La dispersion refuse la compréhension complexe et met en
avant une bonne volonté ou un certain « souci de l’autre
».
Les grands récits n’ayant pas abouti, on se réfugie
dans ce qu’on croit désormais être le véritable
niveau d’action : être « juste quelqu’un
de bien ». Un repas de quartier, une fête de voisins,
le fameux « care4 » passent pour de sages prises en
compte de notre impuissance à agir.
4 Le care, souci des autres. Cf fin 2010 – début 2011
les essais infructueux de Martine Aubry pour populariser cette notion
et en faire un des éléments de renouvellement du projet
socialiste.
Or, non seulement, il s’agit là d’une sagesse
en toc, mais on peut se demander ce qu’une telle dispersion
aurait à voir avec la réalité : une société
peut-elle vraiment exister dans cet individualisme propre à
la dispersion ?
Emportés par leur ambition de convaincre, les auteurs s’emballent
et s’égarent dans un procédé manipulatoire
bien connu : caricaturer le point de vue de l’adversaire,
s’inventer un ennemi pour mieux galvaniser ses troupes. Pourquoi
donc faudrait-il brocarder celui qui « dit bonjour à
la dame » ou organise la fête de voisins en méprisant
ces comportements qui ne seraient pas dignes d’être
qualifiés d’engagement ?
Au contraire, selon moi, tout acte d’attention à l’autre
est une prise de risque qui mérite le respect, en particulier
de la part de celui qui s’érige en spécialiste
de l’engagement. Dire bonjour à la dame, pour garder
cet exemple emblématique de la fausse opposition que voudrait
créer Benasayag entre les benêts et les vrais militants
engagés, n’est rien d’autre, conceptuellement,
qu’une amorce d’engagement via une esquisse de lien.

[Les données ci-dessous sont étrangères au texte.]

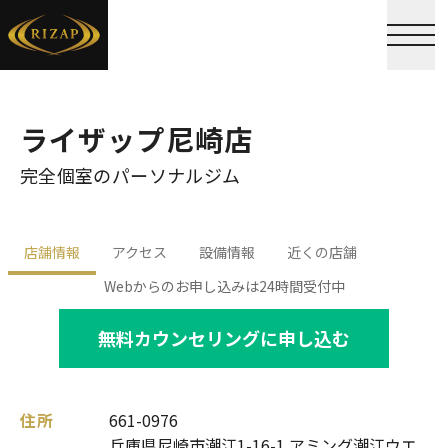
ライザップ尼崎店
完全個室のパーソナルジム
店舗情報
アクセス
設備情報
近くの店舗
Webからのお申し込みは24時間受付中
無料カウンセリングに申し込む
住所
661-0976
兵庫県尼崎市潮江1-16-1 アミング潮江ウエ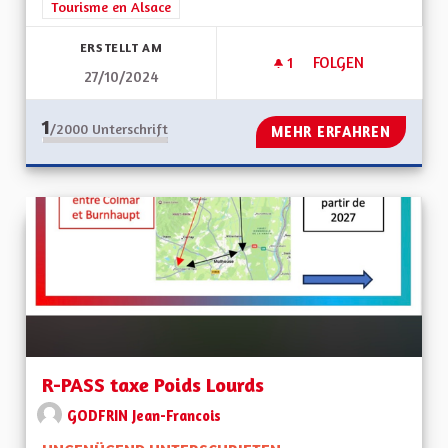
Tourisme en Alsace
ERSTELLT AM
1
1 FOLLOWER
FOLGEN
27/10/2024
ECO TOURISME
1
/2000
Unterschrift
MEHR ERFAHREN
R-PASS taxe Poids Lourds
GODFRIN Jean-Francois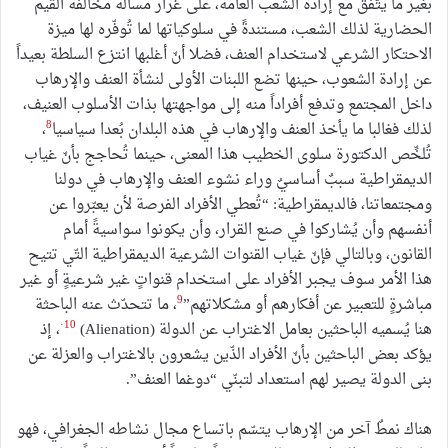
بغير ما يتّفقُ مع إرادة الشعب العامة، على غرار مسألة مخالفة القيم
الحضارية لذلك الشعب، مستندةً في سلوكياتها لما تُوفّره لها ميزة
الاحتكار الشرعي لاستخدام العنف، فضلا أنّ أغلبها انتزع السلطة بعيداً
عن إرادة الشعوب، حينها تضع اللبنات الأولى لنشأة العنف والإرهاب
داخل المجتمع وتدفع أفراداً منه إلى مواجهتها بذات الأسلوب العنيف،
8
لذلك فغالبا ما يأخذ العنف والإرهاب في هذه البلدان بُعدا سياسيا
،
تُلخِّص الدكتورة سلوى الخطيب هذا المعنى، حينما تُحاجج بأنّ غياب
الديمقراطية سببٌ أساسيٌ وراء نشوء العنف والإرهاب في دولنا
ومجتمعاتنا، فالديمقراطية: “تُعطي الأفراد الفرصة لأن يعبّروا عن
أنفسهم وأن يُشاركوا في صنع القرار، وأن يكونوا سواسيةً أمام
القانون، وبالتالي فإنّ غياب القنوات الشرعية الديمقراطية التّي تتيح
هذا الأمر سوف يجبر الأفراد على استخدام قنواتٍ غير شرعيةٍ أو غير
9
مباشرةٍ للتعبير عن أفكارهم أو مشكلاتهم”
، ما تتحدّث عنه الباحثة
·
10
هنا يُسميه الباحثين بعامل الاغتراب عن الدولة (Alienation)
، إذ
يؤكد بعض الباحثين بأنّ الأفراد الذّين يشعرون بالاغتراب والعزلة عن
بنى الدولة يصير لهم استعداد لتبنّي “دوغما العنف”.
هناك نمطٌ آخر من الإرهاب يتسّم باتساع مجال نشاطه الجغرافي، فهو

Est-ce trop peu ? Si vous voulez, peu importe, pas de jugement de
valeur, car ce lien ponctuel, superficiel, réflexe ou librement
consenti, fragile … peut tout aussi bien provoquer des émotions
profondes, initier une nouvelle histoire, constituer un événement,
faire jurisprudence … et provoquer des effets sans fin.
Le principe de diversité méthodologique aurait permis
d’éviter une telle saillie, certes sans gravité,
contre ces actes élémentaires de proximité.

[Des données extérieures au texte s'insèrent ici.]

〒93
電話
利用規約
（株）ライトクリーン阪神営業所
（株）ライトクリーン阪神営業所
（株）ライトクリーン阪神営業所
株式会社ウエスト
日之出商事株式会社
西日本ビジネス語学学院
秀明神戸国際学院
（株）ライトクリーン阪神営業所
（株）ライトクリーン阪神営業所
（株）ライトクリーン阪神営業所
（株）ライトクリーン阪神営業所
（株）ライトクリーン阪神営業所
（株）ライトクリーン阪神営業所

Mieux vaudrait peut poser d’emblée que l’engagement
peut se situer à plusieurs niveaux complémentaires.
Mais nos auteurs, tout en se réclamant du principe de complexité,
ont besoin d’un schématisme dual pour développer
leur pensée. Alors, poursuivons …
Evidemment, Benasayag et Del Rey ne donnent pas de réponse
triviale à la question « à quel niveau agir
». Ils ne définissent pas plus ces fameux territoires
qui sont le graal de l’engagement. Je retiens deux critères
utiles pour délimiter un territoire : on doit pouvoir définir
sa singularité, c’est un espace dont les habitants
peuvent se relier les uns les autres.
Il faudrait relire Régis Debray et son éloge des
frontières, voir s’il n’y a pas quelques convergences,
si les frontières de Debray n’éclairent pas
les territoires de Benasayag.
Penser et agir en situation : mon témoignage
L’insistance avec laquelle les auteurs parlent de ces situations
me ramène irrésistiblement à ces situations
de travail qui sont mon quotidien d’ergonome et d’expert
en santé, sécurité et conditions de travail.

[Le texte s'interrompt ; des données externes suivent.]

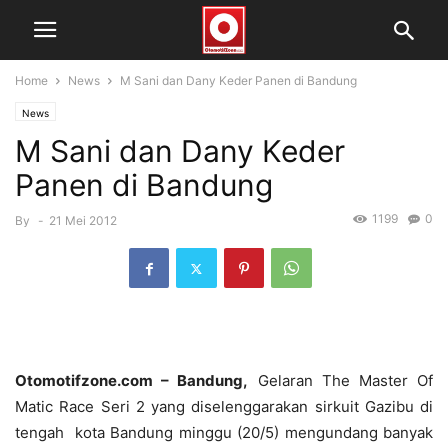
Home
News
M Sani dan Dany Keder Panen di Bandung
News
M Sani dan Dany Keder
Panen di Bandung
1199
0
By
-
21 Mei 2012
Otomotifzone.com – Bandung,
Gelaran The Master Of
Matic Race Seri 2 yang diselenggarakan sirkuit Gazibu di
tengah kota Bandung minggu (20/5) mengundang banyak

Ainsi, l’évaluation des risques professionnels ne
peut se faire qu’au regard des situations réelles de
travail. Bien souvent, les problèmes, les accidents, les
conflits s’expliquent en grande partie par un décalage
entre les situations telles qu’elles sont vécues (approche
locale) et la réalité que les maîtres5 voudraient
voir.
5 Cf la morale de maître à laquelle conduit l’action
dans la globalité abstraite. Ce mot de maitre est excessif
et daté, il renvoie aux schémas des luttes de classes
et des luttes coloniales, mais il traduit bien la violence sociale
qui persiste encore aujourd’hui.
Me reviennent aussi en mémoire ces trois jours exceptionnels
de formation où m’avait envoyé mon employeur
pour que je perfectionne mes capacités à prendre la
parole en public. Le formateur était un théâtreux.
En trois jours, il donna trois principes limpides et puissants.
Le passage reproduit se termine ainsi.